For each population loading matrix, we checked that no Heywood cases were present and that the reproduced population correlation matrix was positive definite. From each true population matrix Λ, 1,000 pseudo-population matrices were obtained with N = 50,000. In the first step, a correlation matrix R* was obtained as R = Λ ΦΛ + Θ2 , where Λ is the population loading matrix, Φ is the population inter-factors correlation, and Θ is a diagonal matrix with unicities. Then we computed the Cholesky decomposition of R*=L'L, where L is an upper triangular matrix. The pseudo-population data matrix of continuous variables X was finally obtained as X = ZL, where Z is a matrix of random standard normal scores, with rows equal to the corresponding sample size and a number of columns equal to the corresponding number of variables.

The first 100 + 2× m observations of the pseudo-population matrix were taken as the initial sample and the SENECA estimate was computed with the exploratory approach (i.e. the number of factors was not specified), and the confirmatory approach (i.e. the true number of factors was specified). In addition, five levels of accuracy were required for the threshold value of CRMSR: 0.05, 0.04, 0.03, 0.02, and .01. Appendix shows the pseudo-code in R language that was used to obtain the simulated of data for some given population matrices Λ and Φ.

Once the SENECA estimate had been made, the initial sample of 100 + 2 × m observations was increased to achieve to the number of observations suggested by the SENECA estimate for both (exploratory and confirmatory) approaches, and for each threshold value of CRMSR. These two (exploratory and confirmatory) samples were factor analyzed and the RMSRs between the population loading matrix and the two sample loading matrices were computed.

The SENECA estimate was used to produce a total of 5 (number of factors) × 5 (number of threshold value of CRMSR) × 2 (exploratory and confirmatory approach) × 1,000 (replicas)= 50,000 samples. We implemented the simulation study in MATLAB R2023a MathWorks Inc (Citation2007).
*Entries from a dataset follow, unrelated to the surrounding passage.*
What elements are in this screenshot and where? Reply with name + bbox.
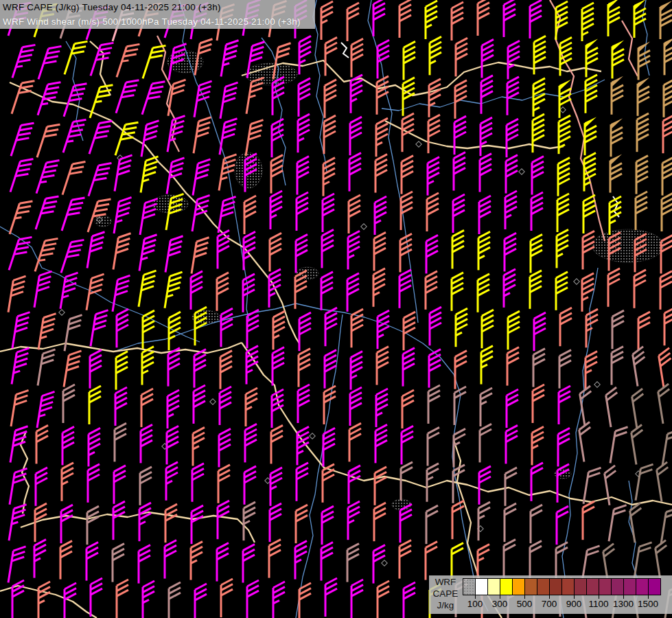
legend-cell-8 [561,578,575,595]
legend-cell-5 [524,578,537,595]
legend-cell-4 [512,578,525,595]
title-wind-shear: WRF Wind shear (m/s) 500/1000hPa Tuesday… [0,14,315,29]
legend-values: 100300500700900110013001500 [429,599,672,611]
legend-cell-6 [537,578,550,595]
legend-value: 700 [542,599,557,609]
legend-cell-11 [599,578,612,595]
legend-value: 900 [566,599,582,609]
title-cape: WRF CAPE (J/kg) Tuesday 04-11-2025 21:00… [0,0,315,14]
legend-cell-10 [586,578,599,595]
legend-cell-0 [463,578,476,595]
cape-legend: WRF CAPE J/kg 10030050070090011001300150… [429,575,672,614]
legend-value: 1300 [613,599,634,609]
legend-value: 1100 [588,599,608,609]
legend-label-model: WRF [429,576,462,588]
legend-value: 100 [467,599,483,609]
legend-cell-14 [636,578,649,595]
urban-area [95,216,111,227]
legend-cell-9 [574,578,587,595]
legend-colorbar [463,578,661,595]
legend-cell-12 [611,578,624,595]
wrf-weather-map: WRF CAPE (J/kg) Tuesday 04-11-2025 21:00… [0,0,672,618]
legend-value: 1500 [638,599,658,609]
map-canvas [0,0,672,618]
legend-cell-15 [648,578,661,595]
legend-cell-1 [475,578,488,595]
title-overlay: WRF CAPE (J/kg) Tuesday 04-11-2025 21:00… [0,0,315,29]
legend-value: 500 [517,599,533,609]
legend-cell-3 [500,578,513,595]
legend-cell-2 [487,578,500,595]
legend-value: 300 [492,599,508,609]
legend-cell-13 [623,578,636,595]
legend-cell-7 [549,578,562,595]
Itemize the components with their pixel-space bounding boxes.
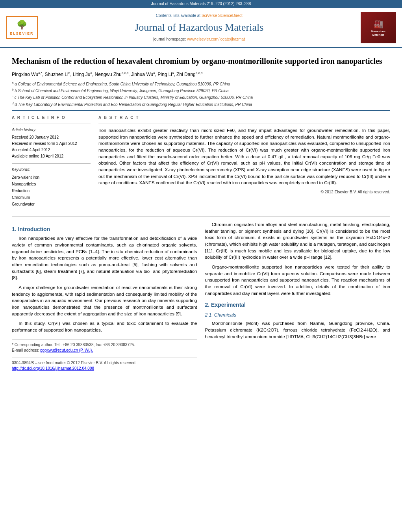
journal-citation: Journal of Hazardous Materials 219–220 (… xyxy=(151,2,251,6)
revised-date: Received in revised form 3 April 2012 xyxy=(12,141,91,147)
elsevier-tree-icon: 🌳 xyxy=(10,19,34,31)
article-container: Mechanism of the reduction of hexavalent… xyxy=(0,48,402,380)
footer-info: 0304-3894/$ – see front matter © 2012 El… xyxy=(12,358,197,372)
section21-text: Montmorillonite (Mont) was purchased fro… xyxy=(205,320,391,340)
cover-smoke-icon: 🏭 xyxy=(374,19,383,30)
keywords-label: Keywords: xyxy=(12,167,91,172)
keyword-1: Zero-valent iron xyxy=(12,174,91,181)
sciverse-link[interactable]: SciVerse ScienceDirect xyxy=(202,13,243,18)
abstract-paragraph: Iron nanoparticles exhibit greater react… xyxy=(98,127,390,186)
body-section: 1. Introduction Iron nanoparticles are v… xyxy=(12,221,390,372)
corresponding-footnote: * Corresponding author. Tel.: +86 20 393… xyxy=(12,342,197,348)
email-link[interactable]: pppxwu@scut.edu.cn (P. Wu). xyxy=(40,348,93,352)
right-para-1: Chromium originates from alloys and stee… xyxy=(205,221,391,261)
abstract-text: Iron nanoparticles exhibit greater react… xyxy=(98,127,390,186)
journal-title-area: Contents lists available at SciVerse Sci… xyxy=(38,13,361,42)
journal-main-title: Journal of Hazardous Materials xyxy=(46,20,353,35)
intro-para-2: A major challenge for groundwater remedi… xyxy=(12,284,197,317)
info-abstract-section: A R T I C L E I N F O Article history: R… xyxy=(12,115,390,211)
email-footnote: E-mail address: pppxwu@scut.edu.cn (P. W… xyxy=(12,348,197,354)
cover-title: HazardousMaterials xyxy=(371,30,385,37)
section2-heading: 2. Experimental xyxy=(205,301,391,309)
affiliation-d: d d The Key Laboratory of Environmental … xyxy=(12,102,390,107)
affiliation-a: a a College of Environmental Science and… xyxy=(12,81,390,87)
keywords-divider xyxy=(12,163,91,164)
abstract-panel: A B S T R A C T Iron nanoparticles exhib… xyxy=(98,115,390,211)
history-label: Article history: xyxy=(12,127,91,133)
header-divider xyxy=(12,110,390,111)
authors-line: Pingxiao Wua,*, Shuzhen Lib, Liting Jua,… xyxy=(12,71,390,78)
received-date: Received 20 January 2012 xyxy=(12,134,91,141)
affiliation-b: b b School of Chemical and Environmental… xyxy=(12,88,390,93)
abstract-divider xyxy=(98,124,390,124)
keywords-section: Keywords: Zero-valent iron Nanoparticles… xyxy=(12,167,91,208)
journal-citation-bar: Journal of Hazardous Materials 219–220 (… xyxy=(0,0,402,8)
doi-link[interactable]: http://dx.doi.org/10.1016/j.jhazmat.2012… xyxy=(12,366,94,371)
online-date: Available online 10 April 2012 xyxy=(12,153,91,159)
body-divider xyxy=(12,216,390,217)
article-history: Article history: Received 20 January 201… xyxy=(12,127,91,159)
accepted-date: Accepted 4 April 2012 xyxy=(12,147,91,153)
affiliations: a a College of Environmental Science and… xyxy=(12,81,390,107)
sciverse-line: Contents lists available at SciVerse Sci… xyxy=(46,13,353,19)
footnote-area: * Corresponding author. Tel.: +86 20 393… xyxy=(12,339,197,354)
section1-heading: 1. Introduction xyxy=(12,225,197,233)
copyright-notice: © 2012 Elsevier B.V. All rights reserved… xyxy=(98,189,390,195)
doi-line: http://dx.doi.org/10.1016/j.jhazmat.2012… xyxy=(12,366,197,372)
elsevier-label: ELSEVIER xyxy=(10,31,34,36)
keyword-4: Chromium xyxy=(12,194,91,201)
journal-homepage: journal homepage: www.elsevier.com/locat… xyxy=(46,37,353,42)
article-info-panel: A R T I C L E I N F O Article history: R… xyxy=(12,115,91,211)
issn-line: 0304-3894/$ – see front matter © 2012 El… xyxy=(12,360,197,366)
article-title: Mechanism of the reduction of hexavalent… xyxy=(12,56,390,66)
body-left-col: 1. Introduction Iron nanoparticles are v… xyxy=(12,221,197,372)
keyword-5: Groundwater xyxy=(12,201,91,208)
right-para-2: Organo-montmorillonite supported iron na… xyxy=(205,264,391,297)
keyword-2: Nanoparticles xyxy=(12,181,91,187)
article-info-label: A R T I C L E I N F O xyxy=(12,115,91,120)
keyword-3: Reduction xyxy=(12,187,91,194)
intro-para-3: In this study, Cr(VI) was chosen as a ty… xyxy=(12,320,197,333)
body-right-col: Chromium originates from alloys and stee… xyxy=(205,221,391,372)
journal-header: 🌳 ELSEVIER Contents lists available at S… xyxy=(0,8,402,48)
abstract-label: A B S T R A C T xyxy=(98,115,390,120)
article-info-divider xyxy=(12,124,91,124)
homepage-url[interactable]: www.elsevier.com/locate/jhazmat xyxy=(187,37,245,41)
intro-para-1: Iron nanoparticles are very effective fo… xyxy=(12,235,197,281)
section21-heading: 2.1. Chemicals xyxy=(205,312,391,319)
elsevier-logo: 🌳 ELSEVIER xyxy=(6,16,38,39)
affiliation-c: c c The Key Lab of Pollution Control and… xyxy=(12,95,390,100)
journal-cover-image: 🏭 HazardousMaterials xyxy=(361,12,396,43)
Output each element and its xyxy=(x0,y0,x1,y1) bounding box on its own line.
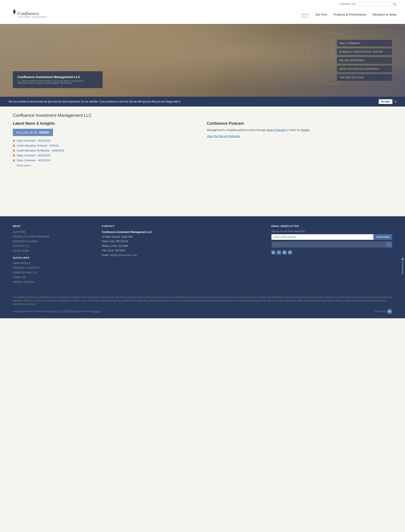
footer-email: Email: info@confluenceim.com xyxy=(102,254,137,257)
footer-grid: MENU OUR FIRM PRODUCTS & PERFORMANCE RES… xyxy=(13,225,392,285)
news-link-3[interactable]: Daily Comment - 8/23/2024 xyxy=(17,154,50,157)
footer-link-research[interactable]: RESEARCH & NEWS xyxy=(13,240,37,242)
cookie-close-button[interactable]: × xyxy=(395,100,397,104)
search-button[interactable]: 🔍 xyxy=(393,2,397,6)
quicklink-adv[interactable]: FORM ADV PART 2A xyxy=(13,271,37,274)
footer-address2: Saint Louis, MO 63119 xyxy=(102,240,128,243)
footer-quicklinks-list: FIRM PROFILE ADVISORY CONTRACT FORM ADV … xyxy=(13,261,93,283)
powered-by: Powered by xyxy=(374,309,392,314)
quicklink-privacy[interactable]: PRIVACY NOTICE xyxy=(13,281,34,283)
footer-link-products[interactable]: PRODUCTS & PERFORMANCE xyxy=(13,235,50,238)
copyright-text: Copyright Confluence Investment Manageme… xyxy=(13,310,101,313)
accessibility-label: Accessibility xyxy=(402,261,404,274)
email-newsletter-input[interactable] xyxy=(271,234,373,240)
header-nav: Confluence INVESTMENT MANAGEMENT Home Ou… xyxy=(0,8,405,24)
chevron-icon-2: › xyxy=(388,59,389,62)
content-spacer xyxy=(0,173,405,216)
news-list: Daily Comment - 8/26/2024 Asset Allocati… xyxy=(13,139,198,162)
email-social-icon[interactable]: ✉ xyxy=(283,250,286,255)
list-item: FORM ADV PART 2A xyxy=(13,271,93,274)
hero-link-asset-alloc[interactable]: Asset Allocation Quarterly › xyxy=(337,65,392,73)
accessibility-button[interactable]: ♿ Accessibility xyxy=(400,256,405,276)
twitter-follow-link[interactable]: FOLLOW US ON twitter xyxy=(13,129,53,136)
vimeo-icon[interactable]: V xyxy=(288,250,292,255)
footer-menu-col: MENU OUR FIRM PRODUCTS & PERFORMANCE RES… xyxy=(13,225,93,285)
list-item: Asset Allocation Bi-Weekly - 8/26/2024 xyxy=(13,149,198,152)
powered-by-logo xyxy=(387,309,392,314)
list-item: Asset Allocation Podcast - 8/26/24 xyxy=(13,144,198,147)
news-link-2[interactable]: Asset Allocation Bi-Weekly - 8/26/2024 xyxy=(17,149,64,152)
linkedin-icon[interactable]: in xyxy=(271,250,275,255)
cookie-banner: We use cookies to ensure that we give yo… xyxy=(0,97,405,107)
footer-contact-info: Confluence Investment Management LLC 20 … xyxy=(102,230,263,258)
quicklink-firm-profile[interactable]: FIRM PROFILE xyxy=(13,262,31,264)
hero-link-daily-comment[interactable]: Daily Comment › xyxy=(337,40,392,47)
read-more-link[interactable]: Read more » xyxy=(17,164,198,167)
twitter-logo: twitter xyxy=(39,131,50,134)
nav-home[interactable]: Home xyxy=(301,13,309,17)
list-item: Daily Comment - 8/23/2024 xyxy=(13,154,198,157)
subscribe-button[interactable]: SUBSCRIBE xyxy=(373,234,392,240)
footer-company-name: Confluence Investment Management LLC xyxy=(102,231,152,234)
main-nav: Home Our Firm Products & Performance Res… xyxy=(301,13,397,17)
footer-newsletter-subtitle: Sign up for our Email Newsletter xyxy=(271,230,392,233)
view-podcasts-link[interactable]: View Our Recent Podcasts xyxy=(207,135,392,138)
contact-us-link[interactable]: CONTACT US xyxy=(340,3,356,5)
apple-podcasts-link[interactable]: Apple Podcasts xyxy=(267,128,286,131)
powered-by-label: Powered by xyxy=(374,310,386,313)
list-item: Daily Comment - 8/26/2024 xyxy=(13,139,198,142)
podcast-title: Confluence Podcast xyxy=(207,121,392,126)
footer-search-input[interactable] xyxy=(271,242,386,248)
footer-quicklinks-title: QUICKLINKS xyxy=(13,256,93,259)
footer-search-row: › xyxy=(271,242,392,248)
two-col-layout: Latest News & Insights FOLLOW US ON twit… xyxy=(13,121,392,167)
chevron-icon-3: › xyxy=(388,67,389,71)
footer-link-contact[interactable]: CONTACT US xyxy=(13,245,29,247)
news-bullet-3 xyxy=(13,154,15,157)
footer-contact-col: CONTACT Confluence Investment Management… xyxy=(102,225,263,285)
podcast-section: Confluence Podcast Management's complete… xyxy=(207,121,392,167)
list-item: ADVISORY CONTRACT xyxy=(13,266,93,269)
nav-our-firm[interactable]: Our Firm xyxy=(315,13,327,17)
news-bullet-4 xyxy=(13,159,15,161)
cookie-accept-button[interactable]: Accept xyxy=(379,99,392,104)
chevron-icon-4: › xyxy=(388,76,389,79)
twitter-icon[interactable]: 🐦 xyxy=(277,250,281,255)
list-item: PRODUCTS & PERFORMANCE xyxy=(13,235,93,238)
footer-link-sales[interactable]: SALES TEAM xyxy=(13,249,29,252)
twitter-follow-label: FOLLOW US ON xyxy=(16,131,38,134)
spotify-link[interactable]: Spotify xyxy=(301,128,309,131)
news-link-0[interactable]: Daily Comment - 8/26/2024 xyxy=(17,139,50,142)
nav-research[interactable]: Research & News xyxy=(372,13,397,17)
footer-address1: 20 Allen Avenue, Suite 300 xyxy=(102,235,133,238)
footer-email-link[interactable]: info@confluenceim.com xyxy=(110,254,137,257)
svg-text:Confluence: Confluence xyxy=(18,11,39,16)
hero-link-outlook[interactable]: The 2024 Outlook › xyxy=(337,74,392,81)
footer-link-our-firm[interactable]: OUR FIRM xyxy=(13,231,25,233)
quicklink-crs[interactable]: FORM CRS xyxy=(13,276,26,278)
hero-link-keller[interactable]: Keller Quarterly › xyxy=(337,57,392,64)
footer-search-button[interactable]: › xyxy=(386,242,392,248)
news-bullet-0 xyxy=(13,140,15,142)
search-input[interactable] xyxy=(358,2,392,7)
hero-link-label-3: Asset Allocation Quarterly xyxy=(339,68,380,70)
footer-menu-list: OUR FIRM PRODUCTS & PERFORMANCE RESEARCH… xyxy=(13,230,93,252)
hero-link-label-4: The 2024 Outlook xyxy=(339,76,364,79)
svg-text:in: in xyxy=(272,251,274,254)
footer-newsletter-title: EMAIL NEWSLETTER xyxy=(271,225,392,227)
nav-products[interactable]: Products & Performance xyxy=(333,13,366,17)
quicklink-advisory[interactable]: ADVISORY CONTRACT xyxy=(13,267,40,269)
cookie-text: We use cookies to ensure that we give yo… xyxy=(8,100,374,103)
news-bullet-1 xyxy=(13,145,15,147)
main-content: Confluence Investment Management LLC Lat… xyxy=(0,107,405,173)
news-link-1[interactable]: Asset Allocation Podcast - 8/26/24 xyxy=(17,144,59,147)
header-top: CONTACT US 🔍 xyxy=(0,0,405,8)
svg-rect-3 xyxy=(14,13,15,13)
news-link-4[interactable]: Daily Comment - 8/22/2024 xyxy=(17,159,50,162)
list-item: RESEARCH & NEWS xyxy=(13,239,93,243)
hero-link-biweekly[interactable]: Bi-Weekly Geopolitical Report › xyxy=(337,48,392,55)
sitemap-link[interactable]: Sitemap xyxy=(93,310,101,312)
hero-links: Daily Comment › Bi-Weekly Geopolitical R… xyxy=(337,40,392,81)
list-item: CONTACT US xyxy=(13,244,93,248)
footer-disclaimer: This website is directed to and intended… xyxy=(13,291,392,314)
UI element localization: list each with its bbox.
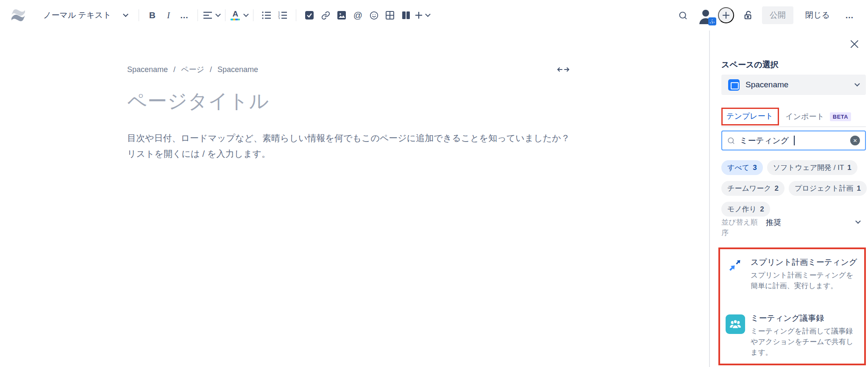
template-title: ミーティング議事録 (751, 313, 859, 324)
editor-content-area: Spacename / ページ / Spacename ページタイトル 目次や日… (0, 31, 709, 161)
layouts-button[interactable] (398, 6, 414, 24)
invite-add-button[interactable] (718, 7, 734, 23)
close-icon (849, 39, 860, 49)
unlock-icon (743, 10, 753, 20)
layouts-icon (402, 11, 410, 19)
breadcrumb-space[interactable]: Spacename (127, 65, 168, 74)
avatar-language-badge: ふ (708, 17, 716, 25)
sort-order-row: 並び替え順序 推奨 (721, 217, 863, 238)
close-editor-button[interactable]: 閉じる (799, 6, 836, 24)
plus-icon (722, 11, 730, 19)
publish-button[interactable]: 公開 (762, 6, 793, 24)
annotation-box-template-list: スプリント計画ミーティング スプリント計画ミーティングを簡単に計画、実行します。 (718, 247, 866, 365)
toolbar-divider (139, 9, 139, 21)
search-icon (679, 11, 687, 20)
image-icon (337, 11, 346, 19)
beta-badge: BETA (830, 112, 851, 121)
table-icon (386, 11, 394, 19)
italic-button[interactable]: I (160, 6, 176, 24)
breadcrumb-parent[interactable]: ページ (181, 64, 204, 75)
filter-chip-project-planning[interactable]: プロジェクト計画 1 (789, 181, 867, 196)
breadcrumb-page[interactable]: Spacename (217, 65, 258, 74)
chevron-down-icon (123, 11, 129, 17)
plus-icon (415, 11, 423, 19)
svg-text:3: 3 (278, 17, 280, 19)
chevron-down-icon (425, 11, 431, 17)
editor-toolbar: ノーマル テキスト B I … A (0, 0, 868, 31)
text-color-icon: A (231, 10, 240, 20)
filter-chip-teamwork[interactable]: チームワーク 2 (721, 181, 785, 196)
chip-count: 1 (857, 184, 860, 193)
link-button[interactable] (317, 6, 334, 24)
restrictions-button[interactable] (740, 6, 756, 24)
more-formatting-button[interactable]: … (176, 6, 192, 24)
task-checkbox-button[interactable] (301, 6, 317, 24)
template-search-input[interactable]: ミーティング ✕ (721, 131, 866, 150)
text-color-button[interactable]: A (231, 6, 248, 24)
text-style-dropdown[interactable]: ノーマル テキスト (37, 6, 134, 24)
toolbar-divider (198, 9, 198, 21)
tabs-divider (721, 126, 866, 127)
chevron-down-icon (244, 11, 249, 17)
tab-import[interactable]: インポート (785, 111, 824, 122)
insert-image-button[interactable] (334, 6, 350, 24)
toolbar-left-group: ノーマル テキスト B I … A (10, 6, 430, 24)
annotation-box-templates-tab: テンプレート (721, 108, 779, 125)
toolbar-divider (253, 9, 253, 21)
task-checkbox-icon (305, 11, 314, 19)
toolbar-divider (296, 9, 296, 21)
search-icon (727, 137, 735, 145)
chip-label: チームワーク (727, 184, 771, 193)
chevron-down-icon (216, 11, 221, 17)
template-item-sprint-planning[interactable]: スプリント計画ミーティング スプリント計画ミーティングを簡単に計画、実行します。 (720, 257, 864, 291)
sort-order-value[interactable]: 推奨 (766, 217, 781, 228)
numbered-list-button[interactable]: 123 (275, 6, 291, 24)
template-filter-chips: すべて 3 ソフトウェア開発 / IT 1 チームワーク 2 プロジェクト計画 … (721, 160, 868, 217)
chip-count: 1 (847, 164, 851, 172)
tab-templates[interactable]: テンプレート (726, 112, 773, 120)
filter-chip-all[interactable]: すべて 3 (721, 160, 763, 175)
sidebar-tabs: テンプレート インポート BETA (721, 108, 866, 125)
toolbar-right-group: ふ 公開 閉じる … (675, 6, 858, 24)
chevron-down-icon[interactable] (855, 218, 861, 224)
link-icon (321, 11, 330, 20)
editor-body-placeholder[interactable]: 目次や日付、ロードマップなど、素晴らしい情報を何でもこのページに追加できることを… (127, 130, 571, 161)
more-options-button[interactable]: … (842, 6, 858, 24)
emoji-button[interactable] (366, 6, 382, 24)
confluence-editor-page: ノーマル テキスト B I … A (0, 0, 868, 367)
confluence-logo-icon (10, 6, 26, 24)
space-select-dropdown[interactable]: Spacename (721, 75, 866, 95)
user-avatar[interactable]: ふ (697, 6, 715, 24)
search-button[interactable] (675, 6, 691, 24)
clear-search-button[interactable]: ✕ (850, 136, 860, 145)
chevron-down-icon (854, 81, 860, 86)
bullet-list-icon (262, 11, 271, 19)
page-width-toggle-button[interactable] (555, 64, 571, 75)
chip-label: プロジェクト計画 (795, 184, 853, 193)
chip-label: すべて (727, 163, 749, 172)
toolbar-divider (225, 9, 225, 21)
jira-icon (727, 259, 743, 275)
mention-button[interactable]: @ (350, 6, 366, 24)
template-item-meeting-notes[interactable]: ミーティング議事録 ミーティングを計画して議事録やアクションをチームで共有します… (720, 313, 864, 358)
space-select-label: スペースの選択 (721, 59, 779, 70)
filter-chip-software-it[interactable]: ソフトウェア開発 / IT 1 (767, 160, 857, 175)
templates-sidebar: スペースの選択 Spacename テンプレート インポート BETA ミーティ… (709, 31, 868, 367)
insert-table-button[interactable] (382, 6, 398, 24)
template-description: ミーティングを計画して議事録やアクションをチームで共有します。 (751, 326, 859, 358)
template-title: スプリント計画ミーティング (751, 257, 859, 268)
chip-count: 3 (753, 164, 757, 172)
breadcrumb: Spacename / ページ / Spacename (127, 64, 258, 75)
numbered-list-icon: 123 (278, 11, 287, 19)
search-input-value: ミーティング (740, 135, 789, 146)
bullet-list-button[interactable] (259, 6, 275, 24)
filter-chip-making[interactable]: モノ作り 2 (721, 202, 770, 217)
template-description: スプリント計画ミーティングを簡単に計画、実行します。 (751, 270, 859, 291)
insert-more-button[interactable] (414, 6, 430, 24)
text-align-button[interactable] (203, 6, 220, 24)
breadcrumb-separator: / (173, 65, 175, 74)
bold-button[interactable]: B (144, 6, 160, 24)
emoji-icon (370, 11, 378, 20)
sidebar-close-button[interactable] (849, 38, 860, 50)
page-title-placeholder[interactable]: ページタイトル (127, 88, 571, 114)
Results of the first simulation study

We observed that the communality level played an important role in the size the SENECA estimate indicated the samples should be. When the communality level was low, the sizes were much larger, and other characteristics of the data set (i.e. number of observed variables and number of factors in the population model) did not have much influence on the outcome. This was particularly the case in the exploratory approach. However, when the communality level was high, the more complex the model was, the larger the sample size had to be. To visualize this outcome, we present the outcomes in terms of low and high communality situations. We used a communality of 0.60 as the threshold between low and high communality levels.

shows statistics for high levels of communality. It shows the mean, standard deviation sample size recommended by the SENECA estimate in terms of the level of accuracy required, and the number of factors of the population loading matrix. As can be observed, the exploratory approach recommended larger samples than the confirmatory approach (i.e. number of common factors specified in advance). The reason is that the second approach adds more information, so samples can be smaller. The number of factors also seems to play an important role: the larger the number of factors, the larger the sample needs to be.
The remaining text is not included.